An analysis by global banking group Standard Chartered adds weight to Kganyago’s caution, estimating that the surge in dollar-backed stablecoins could drain up to $1 trillion in deposits from emerging markets over the coming years. The report identifies South Africa, Brazil, Kenya, Morocco, and Egypt as particularly susceptible, citing their structural vulnerabilities—including high current account and fiscal deficits—as compounding factors that could amplify capital flight in periods of economic distress.
“The broader concern,” Kganyago explained, “is that people are almost creating their own foreign exchange through these means. I worry that some countries might actually lose monetary sovereignty.” His remarks underscore a complex dilemma: while digital assets may enhance financial inclusion and offer viable tools in markets marked by liquidity constraints, they also pose risks to national fiscal autonomy, especially when such instruments are overwhelmingly pegged to non-African currencies.
Within South Africa, the regulatory response has sought a measured path. Rather than banning stablecoins outright, the South African Reserve Bank has classified them as financial assets—distinct from legal tender currencies. This classification facilitates regulatory oversight while allowing innovation in the digital finance ecosystem. Kganyago emphasised that such an approach aims to protect consumers without stifling technological progress, while promoting structural reforms in domestic currency markets.
Several African central banks are in parallel exploring the feasibility of issuing Central Bank Digital Currencies (CBDCs)—state-backed digital versions of fiat currency—as a sovereign response to the growing presence of private stablecoins. Countries such as Nigeria have already launched pilot projects, while others are in the research phase. However, economists have raised concerns that CBDCs, by offering a safer state-guaranteed alternative, could draw deposits away from commercial banks, creating new risks in financial intermediation.
This broader discourse reveals the interconnectedness of global and local financial systems, and the need for African-led solutions that transcend inherited monetary structures.
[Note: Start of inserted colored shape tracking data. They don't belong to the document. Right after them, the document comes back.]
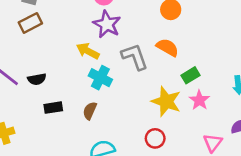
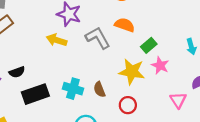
cyan cross: (100, 78) -> (73, 89), moved
black rectangle: (53, 108) -> (35, 94), size x1.6
brown semicircle: (90, 111) -> (99, 89), moved, turned -35

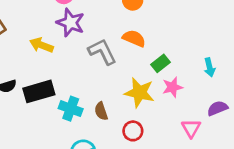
yellow arrow: (57, 40) -> (41, 45), moved
pink star: (160, 65) -> (172, 87), turned 30
black rectangle: (35, 94) -> (39, 91), moved

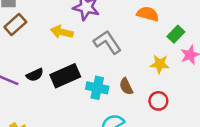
gray L-shape: (102, 52) -> (107, 42), moved
yellow star: (139, 93) -> (160, 64), size x0.7

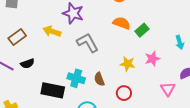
brown rectangle: (15, 24) -> (17, 37), moved
green rectangle: (176, 34) -> (142, 30), moved
black rectangle: (65, 76) -> (53, 90), moved, turned 30

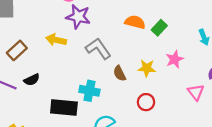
brown semicircle: (99, 79) -> (119, 73), moved

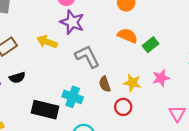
red circle: (146, 102) -> (123, 107), moved

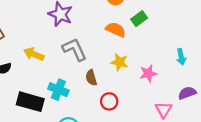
yellow arrow: (47, 42) -> (34, 54), moved
green rectangle: (150, 45) -> (139, 19), moved
yellow star: (132, 83) -> (119, 62), moved

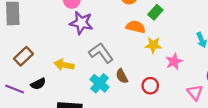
yellow star: (119, 62) -> (153, 45), moved
cyan cross: (58, 90) -> (100, 83), moved, turned 30
red circle: (109, 101) -> (150, 86), moved

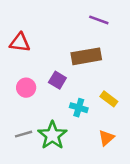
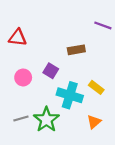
purple line: (99, 20) -> (103, 25), moved
brown rectangle: (86, 56) -> (76, 50), size x0.7
cyan cross: (79, 108) -> (70, 95), size x1.6

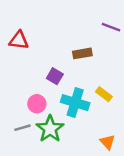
pink circle: (23, 77) -> (37, 104), moved
orange triangle: (94, 122) -> (107, 142), moved, turned -32

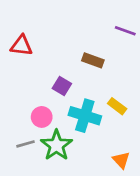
brown rectangle: (82, 53) -> (93, 60), turned 30

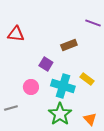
brown rectangle: (93, 60) -> (69, 45), turned -42
gray line: (25, 144) -> (11, 108), moved
green star: (56, 145) -> (60, 114), moved

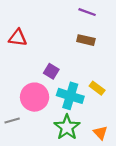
purple line: (93, 23) -> (87, 12), moved
brown rectangle: (69, 45) -> (86, 40), moved, turned 35
pink circle: (31, 87) -> (35, 97), size x1.6

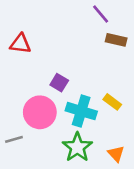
purple line: (87, 12) -> (101, 14), turned 30
brown rectangle: (86, 40) -> (116, 40), moved

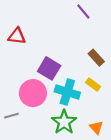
brown rectangle: (116, 40) -> (96, 58), moved, turned 35
purple square: (59, 83) -> (49, 68), size x1.5

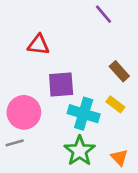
red triangle: (17, 36) -> (38, 45), moved
purple square: (49, 68) -> (61, 85), turned -35
pink circle: (33, 93) -> (24, 112), moved

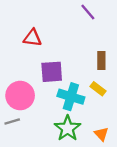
brown rectangle: (119, 71) -> (101, 61), turned 42

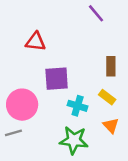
cyan cross: (71, 97) -> (78, 106), size x0.7
green star: (68, 128) -> (74, 140), turned -30
orange triangle: (101, 134) -> (111, 125), moved

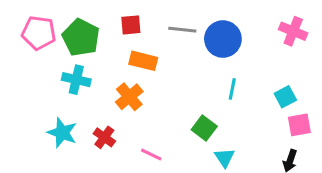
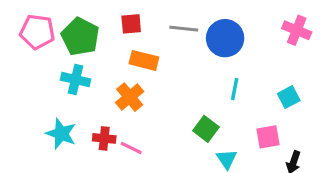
pink square: (299, 125) -> (268, 137), moved
red cross: (104, 137) -> (104, 138), turned -30
pink line: (151, 154) -> (131, 148), moved

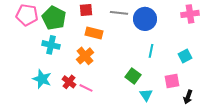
pink cross: (297, 30) -> (190, 14), turned -30
red cross: (104, 138) -> (69, 82), turned 32

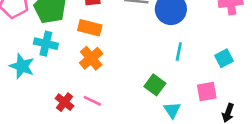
orange rectangle: (94, 33) -> (90, 28), moved
cyan star: (42, 79) -> (22, 66), moved
red cross: (69, 82) -> (64, 102), moved

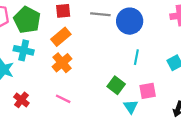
orange rectangle: (90, 28) -> (61, 37), turned -54
pink square: (207, 92) -> (148, 91), moved
red cross: (64, 102) -> (21, 100), moved

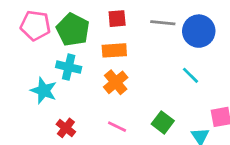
orange rectangle: (61, 37) -> (114, 50), turned 36
cyan line: (136, 57) -> (190, 75), moved, turned -56
green square: (116, 85) -> (163, 122), moved

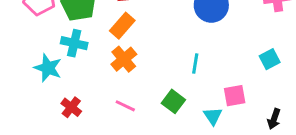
orange rectangle: (114, 50) -> (122, 26), turned -45
cyan line: (190, 75) -> (195, 64), moved, turned 54

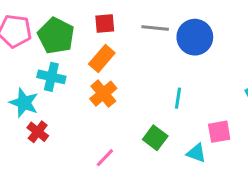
pink line: (125, 106) -> (105, 158), moved, turned -72
red cross: (71, 107) -> (38, 132), moved
cyan triangle: (213, 116) -> (196, 153), turned -36

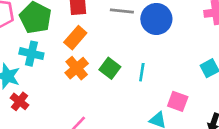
pink square: (219, 132) -> (178, 101), turned 30
green square: (155, 138) -> (110, 68), moved

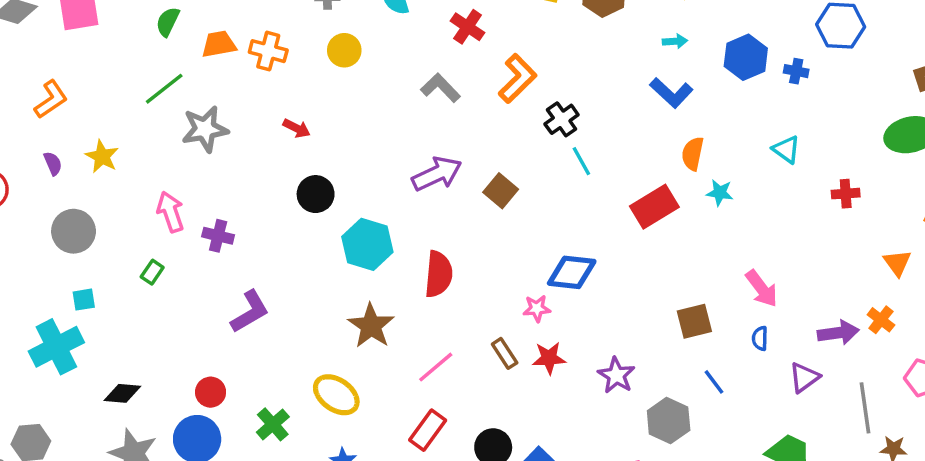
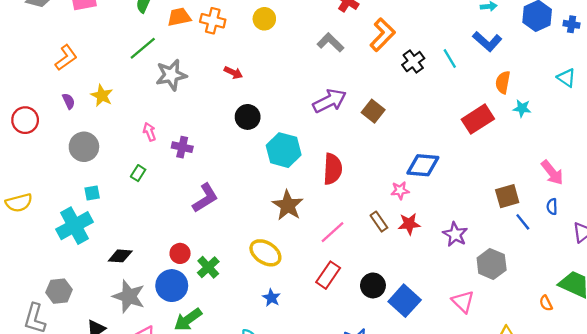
cyan line: (581, 161) -> (450, 58), moved
pink arrow: (170, 212) -> (149, 132), size x0.7
blue line: (714, 382) -> (523, 222), moved
green cross: (273, 424) -> (208, 267), moved

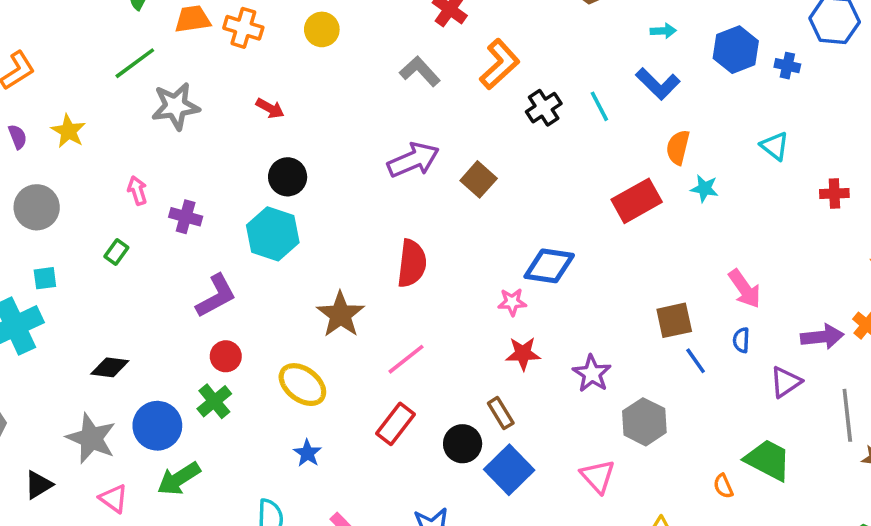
cyan hexagon: (284, 150) -> (273, 234), moved
brown rectangle: (379, 222) -> (501, 413), moved
red circle: (180, 253) -> (226, 356), moved
black diamond: (120, 256) -> (110, 367), moved

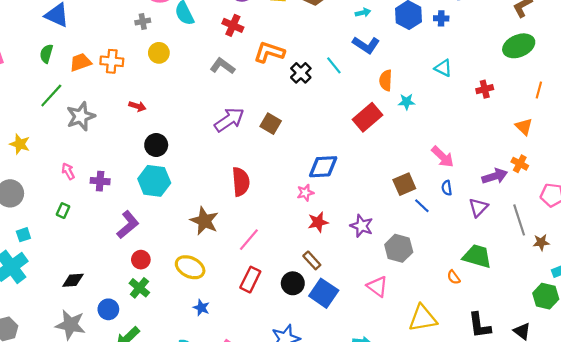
orange L-shape: (500, 64) -> (269, 52), turned -108
blue circle: (157, 426) -> (108, 309), size x0.7

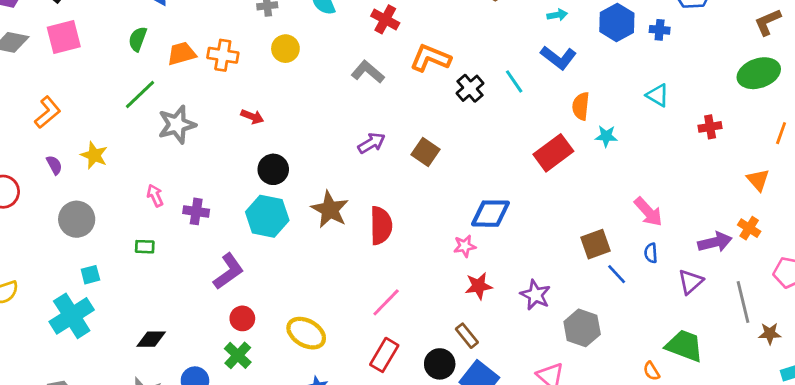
purple arrow: (229, 120) -> (372, 143), size x0.7
green rectangle: (63, 211) -> (145, 247), turned 64
brown star: (204, 221) -> (330, 210), moved

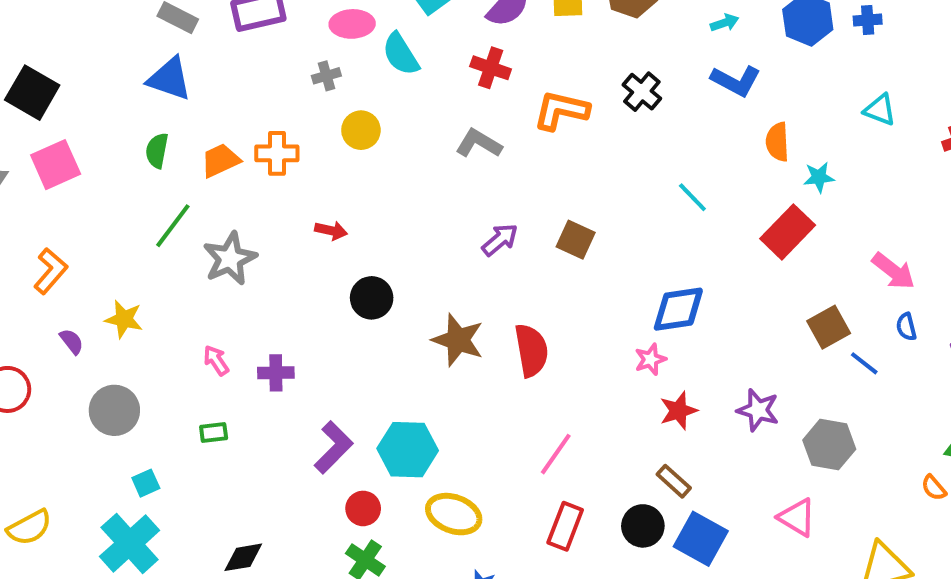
cyan line: (514, 81) -> (692, 197), moved
black cross: (470, 88) -> (642, 92), moved
red rectangle: (553, 153) -> (788, 232), moved
cyan hexagon: (267, 216) -> (408, 450), moved

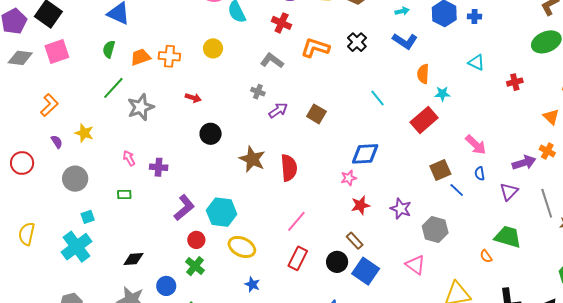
gray cross: (326, 76) -> (258, 92), moved, turned 32
yellow semicircle: (29, 527) -> (27, 234), turned 125

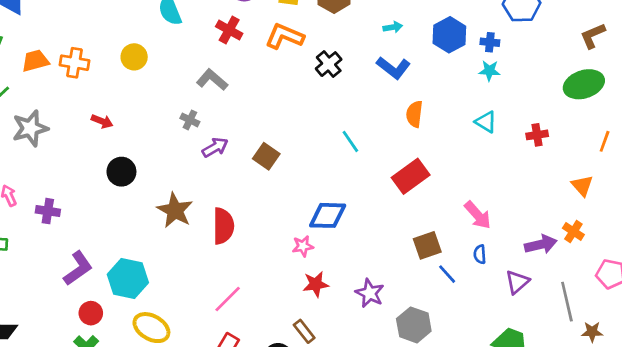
orange L-shape: (315, 48) -> (284, 36), moved
cyan triangle: (476, 62) -> (486, 122), moved
cyan star: (442, 94) -> (489, 71), moved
The continent’s approach to digital financial instruments—be it stablecoins or CBDCs—must be tailored to the specific realities and ambitions of its nations, rather than imported wholesale from non-African contexts. Kganyago’s intervention, far from a rejection of innovation, reflects a call for responsible stewardship in the face of evolving financial frontiers.
Africa’s financial future is increasingly being shaped by decentralised instruments and digital platforms. Ensuring that such transformation is equitable, sovereign, and human-centred requires both regulatory innovation and an unflinching recognition of the continent’s unique monetary ecosystems.